:: SOURCE MATERIAL

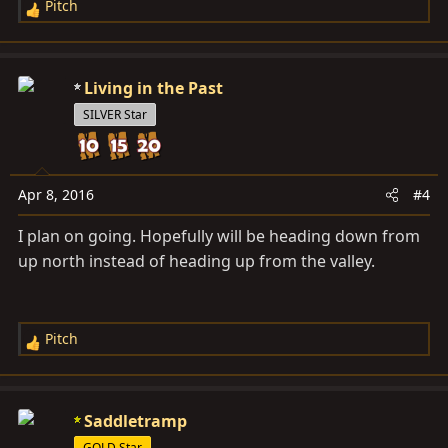
Pitch
R
e
a
c
Living in the Past
t
SILVER Star
i
o
n
s
Apr 8, 2016
#4
:
I plan on going. Hopefully will be heading down from
up north instead of heading up from the valley.
Pitch
R
e
a
c
Saddletramp
t
GOLD Star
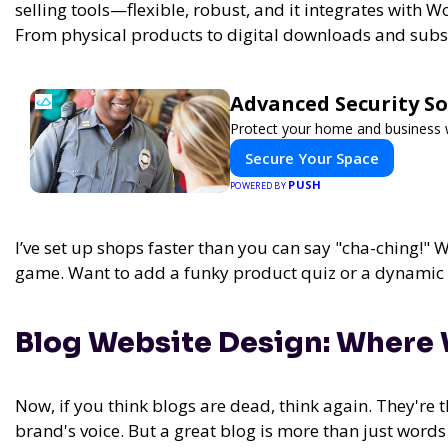
selling tools—flexible, robust, and it integrates with
From physical products to digital downloads and subs
Advanced Security So
Protect your home and business w
Secure Your Space
PUSH
POWERED BY
I’ve set up shops faster than you can say "cha-ching!
game. Want to add a funky product quiz or a dynamic p
Blog Website Design: Where 
Now, if you think blogs are dead, think again. They're
brand's voice. But a great blog is more than just word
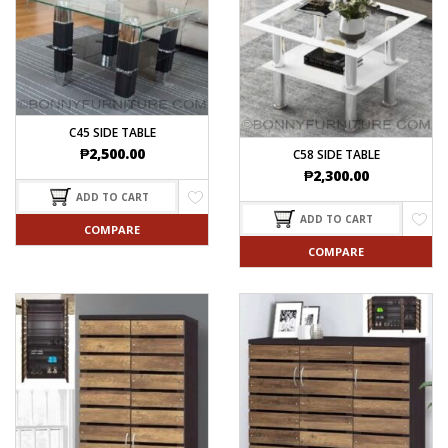
C45 SIDE TABLE
₱
2,500.00
C58 SIDE TABLE
₱
2,300.00
ADD TO CART
ADD TO CART
COMPARE
COMPARE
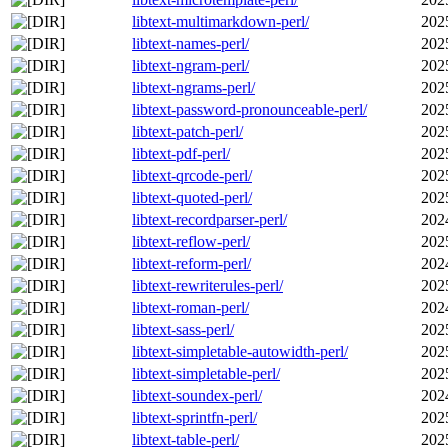
libtext-multimarkdown-perl/
202
libtext-names-perl/
202
libtext-ngram-perl/
202
libtext-ngrams-perl/
202
libtext-password-pronounceable-perl/
202
libtext-patch-perl/
202
libtext-pdf-perl/
202
libtext-qrcode-perl/
202
libtext-quoted-perl/
202
libtext-recordparser-perl/
202
libtext-reflow-perl/
202
libtext-reform-perl/
202
libtext-rewriterules-perl/
202
libtext-roman-perl/
202
libtext-sass-perl/
202
libtext-simpletable-autowidth-perl/
202
libtext-simpletable-perl/
202
libtext-soundex-perl/
202
libtext-sprintfn-perl/
202
libtext-table-perl/
202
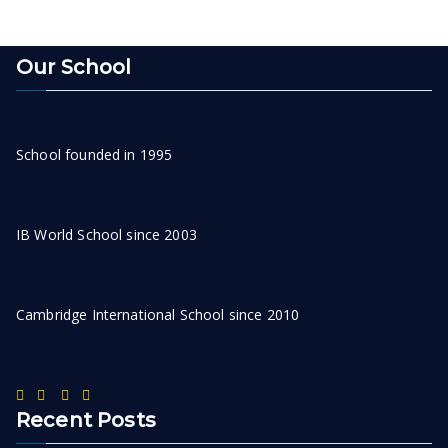
Our School
School founded in 1995
IB World School since 2003
Cambridge International School since 2010
Recent Posts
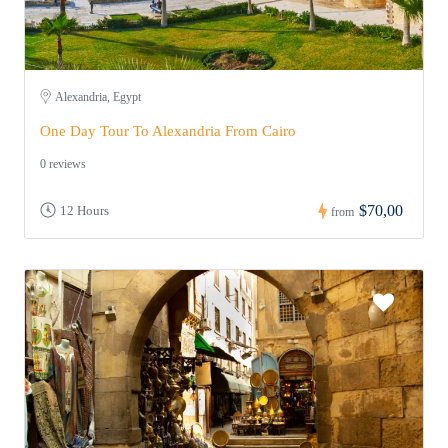
Alexandria, Egypt
One Day Tour To Alexandria From Cairo
0 reviews
$70,00
12 Hours
from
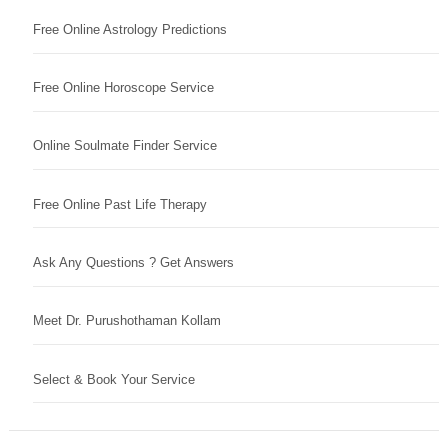
Free Online Astrology Predictions
Free Online Horoscope Service
Online Soulmate Finder Service
Free Online Past Life Therapy
Ask Any Questions ? Get Answers
Meet Dr. Purushothaman Kollam
Select & Book Your Service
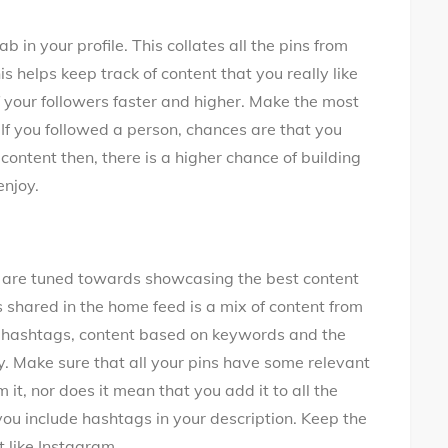
b in your profile. This collates all the pins from
s helps keep track of content that you really like
f your followers faster and higher. Make the most
 If you followed a person, chances are that you
 content then, there is a higher chance of building
enjoy.
s are tuned towards showcasing the best content
is shared in the home feed is a mix of content from
n hashtags, content based on keywords and the
y. Make sure that all your pins have some relevant
t, nor does it mean that you add it to all the
ou include hashtags in your description. Keep the
 like Instagram.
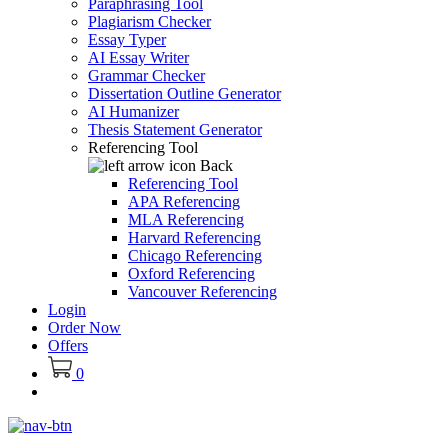
Paraphrasing Tool
Plagiarism Checker
Essay Typer
AI Essay Writer
Grammar Checker
Dissertation Outline Generator
AI Humanizer
Thesis Statement Generator
Referencing Tool
Back
Referencing Tool
APA Referencing
MLA Referencing
Harvard Referencing
Chicago Referencing
Oxford Referencing
Vancouver Referencing
Login
Order Now
Offers
0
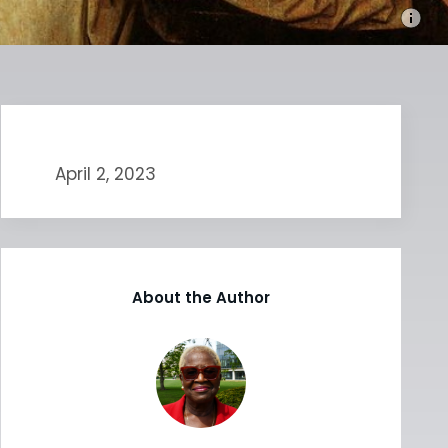
April 2, 2023
About the Author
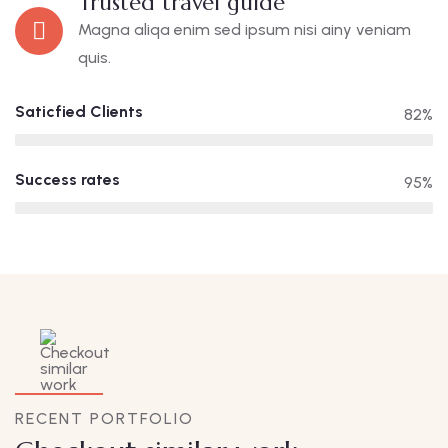
Trusted travel guide
Magna aliqa enim sed ipsum nisi ainy veniam
quis.
Saticfied Clients
82%
Success rates
95%
RECENT PORTFOLIO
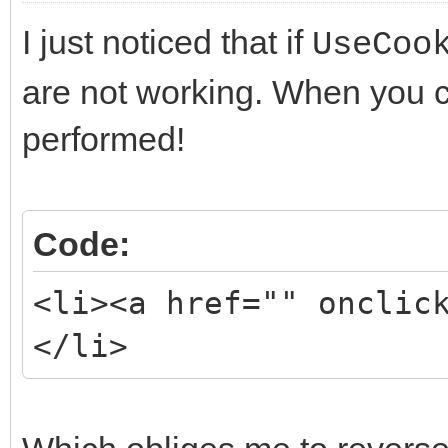
I just noticed that if
UseCoo
are not working. When you cli
performed!
Code:
<li><a href="" onclic
</li>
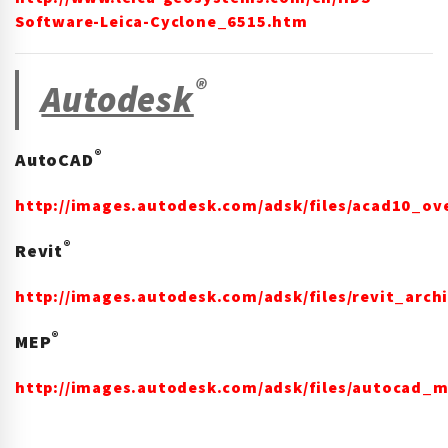
Software-Leica-Cyclone_6515.htm
®
Autodesk
®
AutoCAD
http://images.autodesk.com/adsk/files/acad10_ov
®
Revit
http://images.autodesk.com/adsk/files/revit_arc
®
MEP
http://images.autodesk.com/adsk/files/autocad_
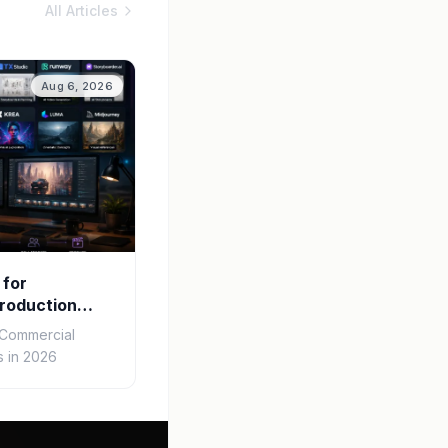
All Articles
Aug 6, 2026
 for
roduction
r Commercial
 in 2026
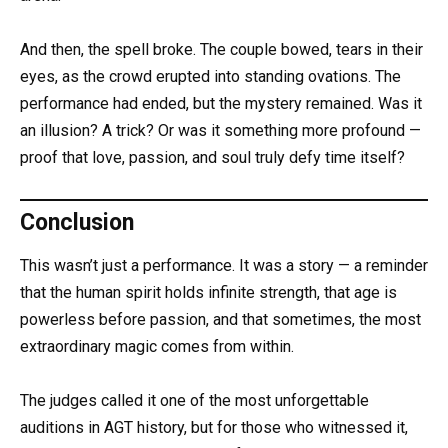
And then, the spell broke. The couple bowed, tears in their
eyes, as the crowd erupted into standing ovations. The
performance had ended, but the mystery remained. Was it
an illusion? A trick? Or was it something more profound —
proof that love, passion, and soul truly defy time itself?
Conclusion
This wasn’t just a performance. It was a story — a reminder
that the human spirit holds infinite strength, that age is
powerless before passion, and that sometimes, the most
extraordinary magic comes from within.
The judges called it one of the most unforgettable
auditions in AGT history, but for those who witnessed it,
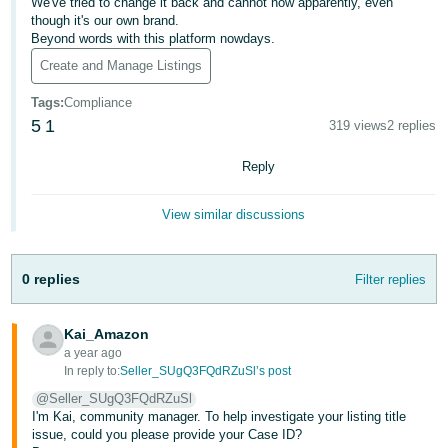
We've tried to change it back and cannot now apparently, even
though it's our own brand.
Deutsch
Beyond words with this platform nowdays.
- DE
Create and Manage Listings
Français
Tags
:
Compliance
- FR
5
1
319 views
2 replies
Italiano
Reply
- IT
English
View similar discussions
日
本
Log
In
語
0 replies
Filter replies
-
JP
Kai_Amazon
a year ago
Sign
Up
English
In reply to:
Seller_SUgQ3FQdRZuSl’s post
- GB
@Seller_SUgQ3FQdRZuSl
I'm Kai, community manager. To help investigate your listing title
issue, could you please provide your Case ID?
Español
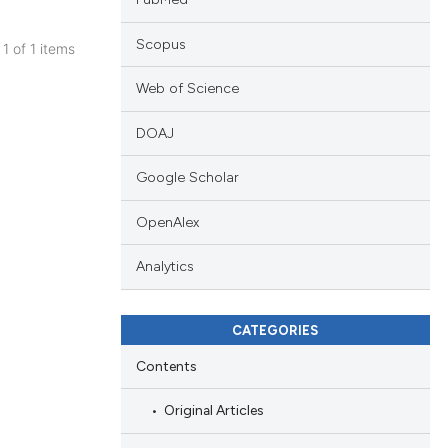
Scopus
 1 of 1 items
blications
Web of Science
ng
ng
DOAJ
ing
Google Scholar
OpenAlex
le has been
Analytics
CATEGORIES
 scientific paper
providing the
Contents
ation, a
Original Articles
cribing whether
ons, or contrasts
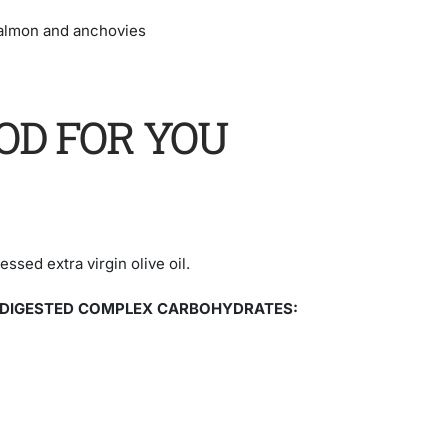
salmon and anchovies
OD FOR YOU
ssed extra virgin olive oil.
 DIGESTED COMPLEX CARBOHYDRATES:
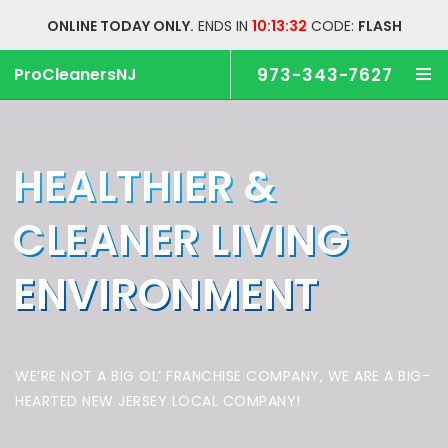
ONLINE TODAY ONLY.
ENDS IN
10:13:32
CODE:
FLASH
ProCleanersNJ
973-343-7627
HEALTHIER &
CLEANER
LIVING
ENVIRONMENT
WE’RE NOT A BIG OL’ FRANCHISE COMPANY,
WE ARE A BIG-
HEARTED NEW JERSEY LOCAL COMPANY!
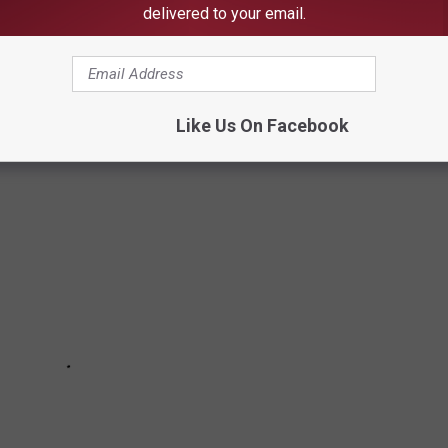
delivered to your email.
one asks an Alabama fan "What does Roll Tide even mean?" It's
definitions. These Urban Dictionary definitions may be the worse
Like Us On Facebook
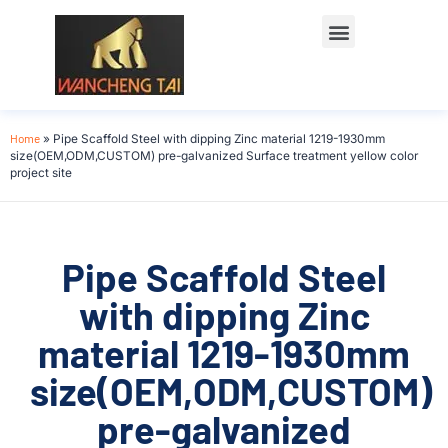
Home
»
Pipe Scaffold Steel with dipping Zinc material 1219-1930mm
size(OEM,ODM,CUSTOM) pre-galvanized Surface treatment yellow color
project site
Pipe Scaffold Steel
with dipping Zinc
material 1219-1930mm
size(OEM,ODM,CUSTOM)
pre-galvanized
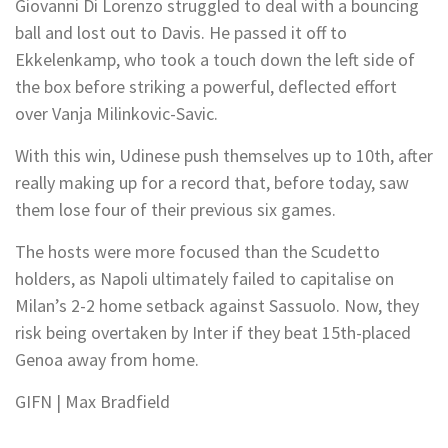
Giovanni Di Lorenzo struggled to deal with a bouncing
ball and lost out to Davis. He passed it off to
Ekkelenkamp, who took a touch down the left side of
the box before striking a powerful, deflected effort
over Vanja Milinkovic-Savic.
With this win, Udinese push themselves up to 10th, after
really making up for a record that, before today, saw
them lose four of their previous six games.
The hosts were more focused than the Scudetto
holders, as Napoli ultimately failed to capitalise on
Milan’s 2-2 home setback against Sassuolo. Now, they
risk being overtaken by Inter if they beat 15th-placed
Genoa away from home.
GIFN | Max Bradfield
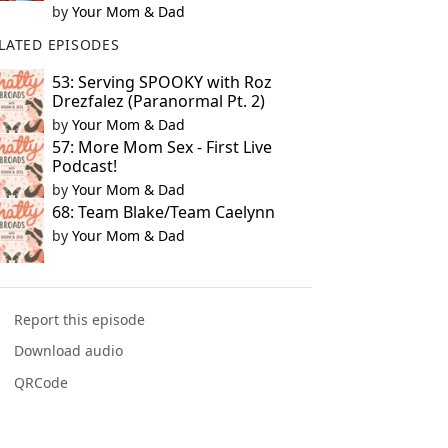
by
Your Mom & Dad
LATED EPISODES
53: Serving SPOOKY with Roz
Drezfalez (Paranormal Pt. 2)
by
Your Mom & Dad
57: More Mom Sex - First Live
Podcast!
by
Your Mom & Dad
68: Team Blake/Team Caelynn
by
Your Mom & Dad
Report this episode
Download audio
QRCode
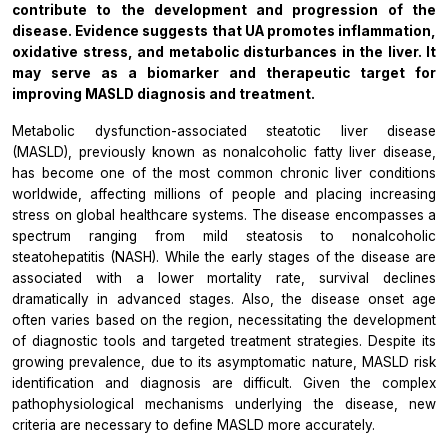
contribute to the development and progression of the
disease. Evidence suggests that
UA
promotes inflammation,
oxidative stress, and metabolic disturbances in the liver. It
may serve as a biomarker and therapeutic target for
improving MASLD diagnosis and treatment.
Metabolic dysfunction-associated steatotic liver disease
(MASLD), previously known as nonalcoholic fatty liver disease,
has become one of the most common chronic liver conditions
worldwide, affecting millions of people and placing increasing
stress on global healthcare systems. The disease encompasses a
spectrum ranging from mild steatosis to nonalcoholic
steatohepatitis (NASH). While the early stages of the disease are
associated with a lower mortality rate, survival declines
dramatically in advanced stages. Also, the disease onset age
often varies based on the region, necessitating the development
of diagnostic tools and targeted treatment strategies. Despite its
growing prevalence, due to its asymptomatic nature, MASLD risk
identification and diagnosis are difficult. Given the complex
pathophysiological mechanisms underlying the disease, new
criteria are necessary to define MASLD more accurately.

::::

[WHAT IS BEING ASKED] Select every line above that contains the word "CUSTOM", and copy it.

[OUTPUT OF THE EXERCISE]
size(OEM,ODM,CUSTOM) pre-galvanized Surface treatment yellow color
size(OEM,ODM,CUSTOM)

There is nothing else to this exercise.